Tuesday's episode was the beginning of the end for Hollywood Week, though it began after all 71 contestants had sung a final time and been split into three groups and sequestered in adjoining rooms in the hotel next to the Kodak Theatre. (Or anyway I'm guessing it was the hotel, since carpet that tacky is intrinsic to the hospitality industry.) From there the episode flashed back to the beginning of that day, as the contestants had taken the stage one by one to give their final shot. I was actually impressed at the level of narrative structure at first, but after the dozenth shift between pre- and post-auditions I just got worn out. There's tension, and then there's just running in circles.

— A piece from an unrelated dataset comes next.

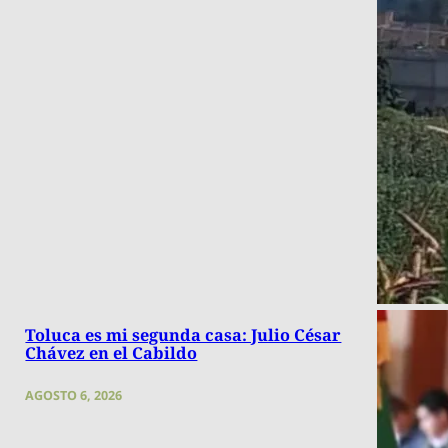
Toluca es mi segunda casa: Julio César
Chávez en el Cabildo
AGOSTO 6, 2026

Randy, Simon, Ellen, and Kara went to each room and told the inhabitants if their group would be moving on. Two rooms won through to the next round while one was cut, and the losers included Mary the garbage person from last week as well as Houston's own Christian Spear. (Drag, but she's also like 17, so she'll be back.) However, the remaining two rooms of contestants comprised 46 people, meaning the judges had to watch more tape and cut again just to start getting it down to the "final" 24, who will then later be narrowed to 12, 11, and on and on through the summer and maybe the rest of my life.

The next day -- which I think would be the Friday of that Hollywood Week, though honestly I can't remember -- the 46 singers gathered in a holding pen and marched into the Kodak one at a time to have a final sit-down with the judges and hear their fates. Among the losers was Shelby, the cute girl with the facial palsy that just didn't have what the judges were looking for. Also out was a brunette named Jessica who used her time to plead for mercy and then blame her loss on a sore throat (which plagued like half the singers by this point, including those who won) and some kind of general conspiracy perpetrated by the other contestants. It's hard to say, since I fast-forwarded through the bad parts of it. I do remember that Ellen tried to console her by saying this wasn't the end of her career, just a setback, to which she pissily replied, "How do you know?" Ellen probably thought, "Well, because I came out and lost my sitcom and became a late-night punchline before getting my own daytime talk show and becoming universally liked. So suck it, teen."

The winners included Big Mike, the new father; Didi, the blonde that sang Kara's song; some generic blonde named Katelyn; the model and blues singer Casey James; a slender kid named Aaron who's an unfortunate ringer for Hilary Swank in Boys Don't Cry and who seems to have a healthy collection of puka shell necklaces you stopped buying in 1998; Todrick Hall, who's got a good soul voice; and Lee Dewyze, who is like the vice president Jack Johnson, meaning if the real Johnson gets shot, this kid grabs his beret and steps up.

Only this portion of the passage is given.